### WHAT TO PRODUCE
Your job is to transcribe all the records that follow, excluding any pictures.

Segment Start: TASK INPUT

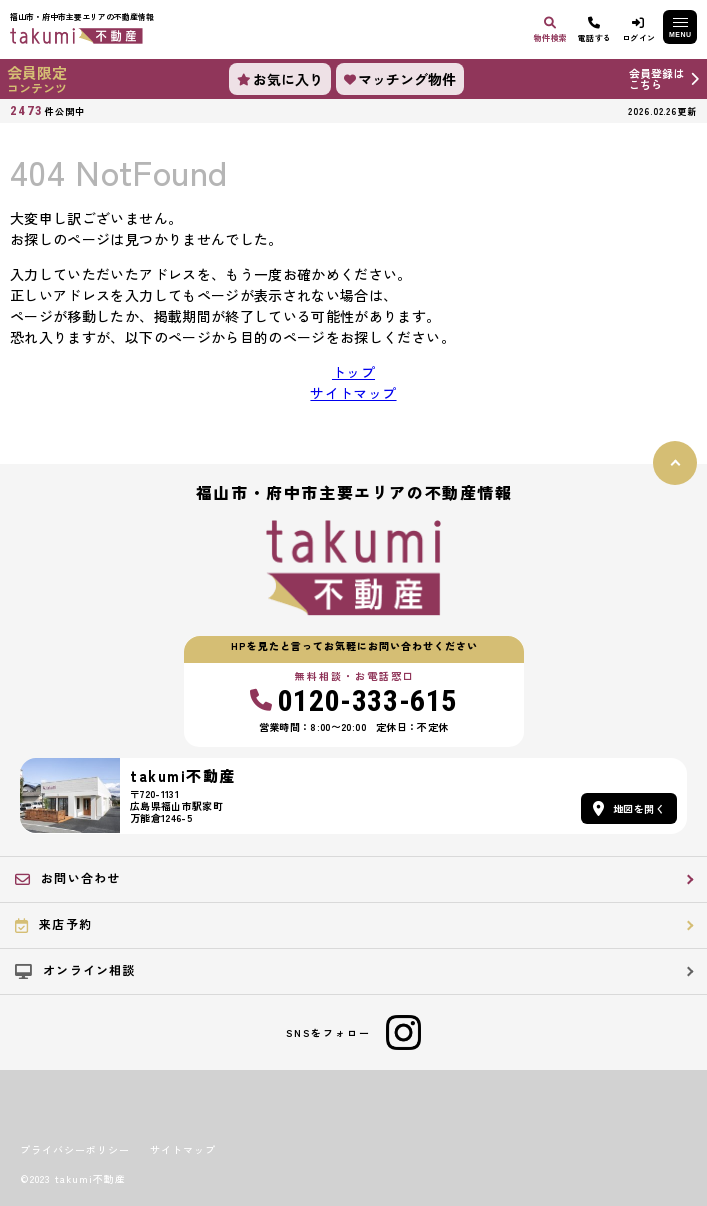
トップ (353, 372)
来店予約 (53, 924)
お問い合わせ (67, 878)
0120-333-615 (353, 701)
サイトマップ (353, 393)
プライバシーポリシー (75, 1150)
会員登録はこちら (656, 78)
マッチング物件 (400, 79)
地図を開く (629, 808)
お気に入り (280, 79)
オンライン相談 (75, 970)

Segment End: TASK INPUT

### RESULT FOR THIS TASK
トップ (353, 372)
来店予約 (53, 924)
お問い合わせ (67, 878)
0120-333-615 (353, 701)
サイトマップ (353, 393)
プライバシーポリシー (75, 1150)
会員登録はこちら (656, 78)
マッチング物件 (400, 79)
地図を開く (629, 808)
お気に入り (280, 79)
オンライン相談 (75, 970)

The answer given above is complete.